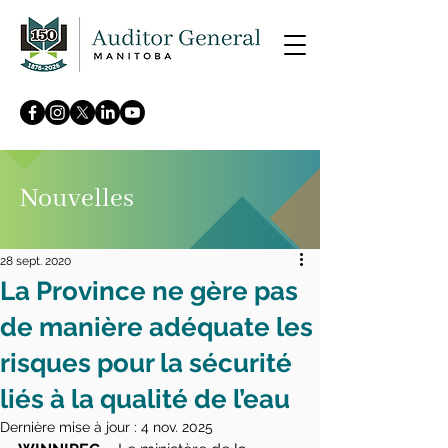
Nouvelles
28 sept. 2020
La Province ne gère pas
de manière adéquate les
risques pour la sécurité
liés à la qualité de l’eau
Dernière mise à jour :
4 nov. 2025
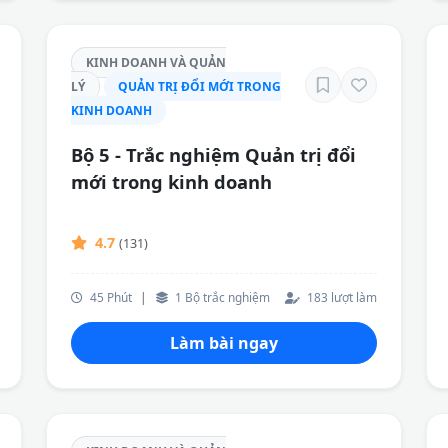
KINH DOANH VÀ QUẢN
LÝ
QUẢN TRỊ ĐỔI MỚI TRONG
KINH DOANH
Bộ 5 - Trắc nghiệm Quản trị đổi
mới trong kinh doanh
4.7
(131)
45 Phút
|
1 Bộ trắc nghiệm
183 lượt làm
Làm bài ngay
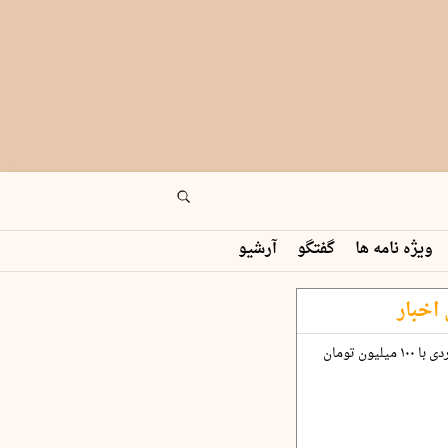
ویژه نامه ها
گفتگو
آرشیو
اخبار
چگونه قرارداد ۱۰۰ میلیاردی با ۱۰۰ میلیون تومان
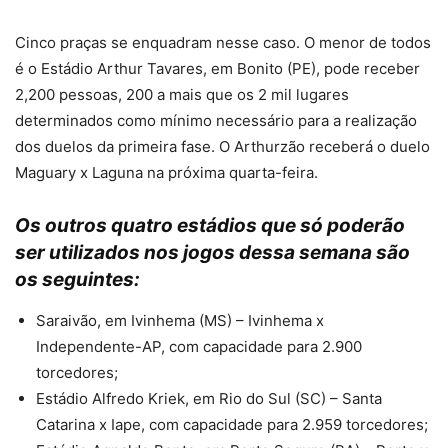
Cinco praças se enquadram nesse caso. O menor de todos
é o Estádio Arthur Tavares, em Bonito (PE), pode receber
2,200 pessoas, 200 a mais que os 2 mil lugares
determinados como mínimo necessário para a realização
dos duelos da primeira fase. O Arthurzão receberá o duelo
Maguary x Laguna na próxima quarta-feira.
Os outros quatro estádios que só poderão
ser utilizados nos jogos dessa semana são
os seguintes:
Saraivão, em Ivinhema (MS) – Ivinhema x
Independente-AP, com capacidade para 2.900
torcedores;
Estádio Alfredo Kriek, em Rio do Sul (SC) – Santa
Catarina x Iape, com capacidade para 2.959 torcedores;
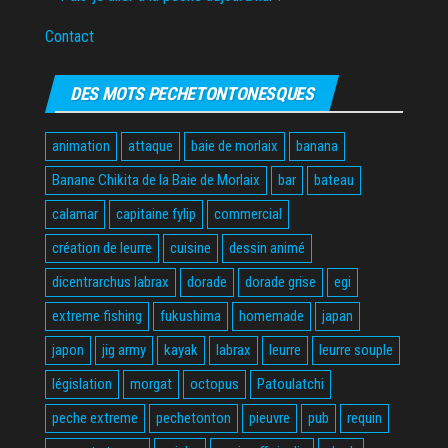
Contact
DES MOTS PECHETONTONESQUES
animation
attaque
baie de morlaix
banana
Banane Chikita de la Baie de Morlaix
bar
bateau
calamar
capitaine fylip
commercial
création de leurre
cuisine
dessin animé
dicentrarchus labrax
dorade
dorade grise
egi
extreme fishing
fukushima
homemade
japan
japon
jig army
kayak
labrax
leurre
leurre souple
législation
morgat
octopus
Patoulatchi
peche extreme
pechetonton
pieuvre
pub
requin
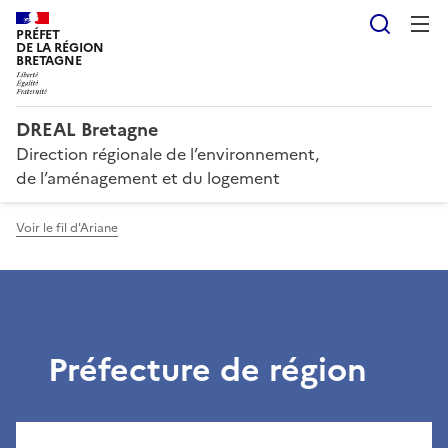
Reche
PRÉFET
DE LA RÉGION
BRETAGNE
DREAL Bretagne
Direction régionale de l’environnement,
de l’aménagement et du logement
Voir le fil d'Ariane
Préfecture de région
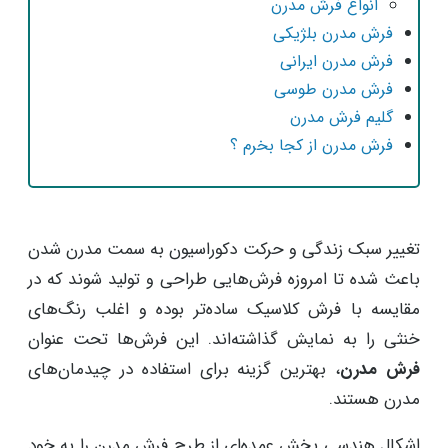
انواع فرش مدرن
فرش مدرن بلژیکی
فرش مدرن ایرانی
فرش مدرن طوسی
گلیم فرش مدرن
فرش مدرن از کجا بخرم ؟
تغییر سبک زندگی و حرکت دکوراسیون به سمت مدرن شدن
باعث شده تا امروزه فرش‌هایی طراحی و تولید شوند که در
مقایسه با فرش کلاسیک ساده‌تر بوده و اغلب رنگ‌های
خنثی را به نمایش گذاشته‌اند. این فرش‌ها تحت عنوان
فرش مدرن
، بهترین گزینه برای استفاده در چیدمان‌های
مدرن هستند.
اشکال هندسی بخش عمده‌ای از طرح فرش مدرن را به خود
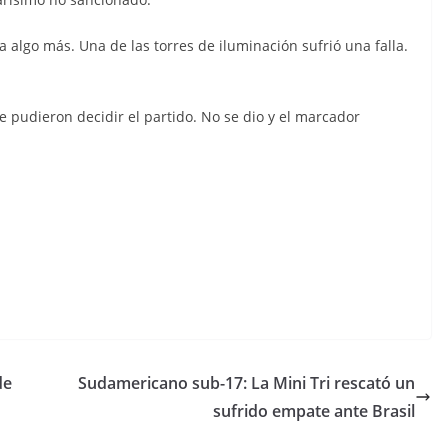
a algo más. Una de las torres de iluminación sufrió una falla.
 pudieron decidir el partido. No se dio y el marcador
C
o
m
p
de
Sudamericano sub-17: La Mini Tri rescató un
ar
sufrido empate ante Brasil
tir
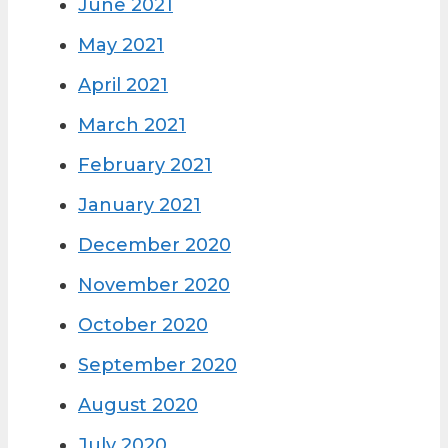
June 2021
May 2021
April 2021
March 2021
February 2021
January 2021
December 2020
November 2020
October 2020
September 2020
August 2020
July 2020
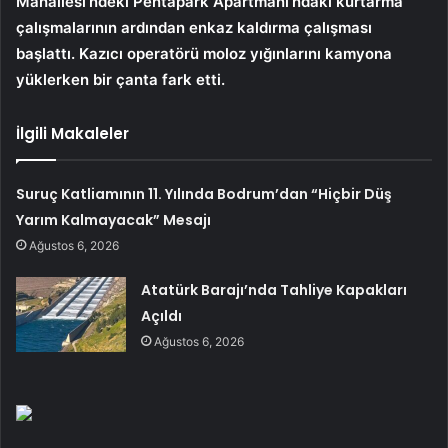
Mahallesi’ndeki Pentapark Apartmanı’ndaki kurtarma
çalışmalarının ardından enkaz kaldırma çalışması
başlattı. Kazıcı operatörü moloz yığınlarını kamyona
yüklerken bir çanta fark etti.
İlgili Makaleler
Suruç Katliamının 11. Yılında Bodrum’dan “Hiçbir Düş
Yarım Kalmayacak” Mesajı
Ağustos 6, 2026
Atatürk Barajı’nda Tahliye Kapakları
Açıldı
Ağustos 6, 2026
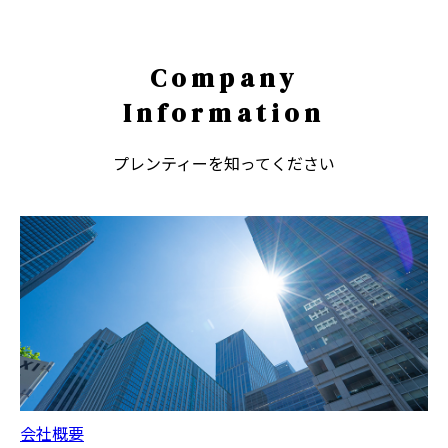
Company
Information
プレンティーを知ってください
会社概要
----------------------------------------
Work instruction: Drop every picture from the data, then output all the rest exactly.

Answer to the problem:
Nouvelles
28 sept. 2020
La Province ne gère pas
de manière adéquate les
risques pour la sécurité
liés à la qualité de l’eau
Dernière mise à jour :
4 nov. 2025
KINH DOANH VÀ QUẢN
LÝ
QUẢN TRỊ ĐỔI MỚI TRONG
KINH DOANH
Bộ 5 - Trắc nghiệm Quản trị đổi
mới trong kinh doanh
4.7
(131)
45 Phút
|
1 Bộ trắc nghiệm
183 lượt làm
Làm bài ngay
ویژه نامه ها
گفتگو
آرشیو
اخبار
چگونه قرارداد ۱۰۰ میلیاردی با ۱۰۰ میلیون تومان
Cinco praças se enquadram nesse caso. O menor de todos
é o Estádio Arthur Tavares, em Bonito (PE), pode receber
2,200 pessoas, 200 a mais que os 2 mil lugares
determinados como mínimo necessário para a realização
dos duelos da primeira fase. O Arthurzão receberá o duelo
Maguary x Laguna na próxima quarta-feira.
Os outros quatro estádios que só poderão
ser utilizados nos jogos dessa semana são
os seguintes:
Saraivão, em Ivinhema (MS) – Ivinhema x
Independente-AP, com capacidade para 2.900
torcedores;
Estádio Alfredo Kriek, em Rio do Sul (SC) – Santa
Catarina x Iape, com capacidade para 2.959 torcedores;
Contact
DES MOTS PECHETONTONESQUES
animation
attaque
baie de morlaix
banana
Banane Chikita de la Baie de Morlaix
bar
bateau
calamar
capitaine fylip
commercial
création de leurre
cuisine
dessin animé
dicentrarchus labrax
dorade
dorade grise
egi
extreme fishing
fukushima
homemade
japan
japon
jig army
kayak
labrax
leurre
leurre souple
législation
morgat
octopus
Patoulatchi
peche extreme
pechetonton
pieuvre
pub
requin
Reche
PRÉFET
DE LA RÉGION
BRETAGNE
DREAL Bretagne
Direction régionale de l’environnement,
de l’aménagement et du logement
Voir le fil d'Ariane
Préfecture de région
انواع فرش مدرن
فرش مدرن بلژیکی
فرش مدرن ایرانی
فرش مدرن طوسی
گلیم فرش مدرن
فرش مدرن از کجا بخرم ؟
تغییر سبک زندگی و حرکت دکوراسیون به سمت مدرن شدن
باعث شده تا امروزه فرش‌هایی طراحی و تولید شوند که در
مقایسه با فرش کلاسیک ساده‌تر بوده و اغلب رنگ‌های
خنثی را به نمایش گذاشته‌اند. این فرش‌ها تحت عنوان
فرش مدرن
، بهترین گزینه برای استفاده در چیدمان‌های
مدرن هستند.
اشکال هندسی بخش عمده‌ای از طرح فرش مدرن را به خود
a algo más. Una de las torres de iluminación sufrió una falla.
 pudieron decidir el partido. No se dio y el marcador
C
o
m
p
de
Sudamericano sub-17: La Mini Tri rescató un
ar
sufrido empate ante Brasil
tir
June 2021
May 2021
April 2021
March 2021
February 2021
January 2021
December 2020
November 2020
October 2020
September 2020
August 2020
July 2020
Mahallesi’ndeki Pentapark Apartmanı’ndaki kurtarma
çalışmalarının ardından enkaz kaldırma çalışması
başlattı. Kazıcı operatörü moloz yığınlarını kamyona
yüklerken bir çanta fark etti.
İlgili Makaleler
Suruç Katliamının 11. Yılında Bodrum’dan “Hiçbir Düş
Yarım Kalmayacak” Mesajı
Ağustos 6, 2026
Atatürk Barajı’nda Tahliye Kapakları
Açıldı
Ağustos 6, 2026
Company
Information
プレンティーを知ってください
会社概要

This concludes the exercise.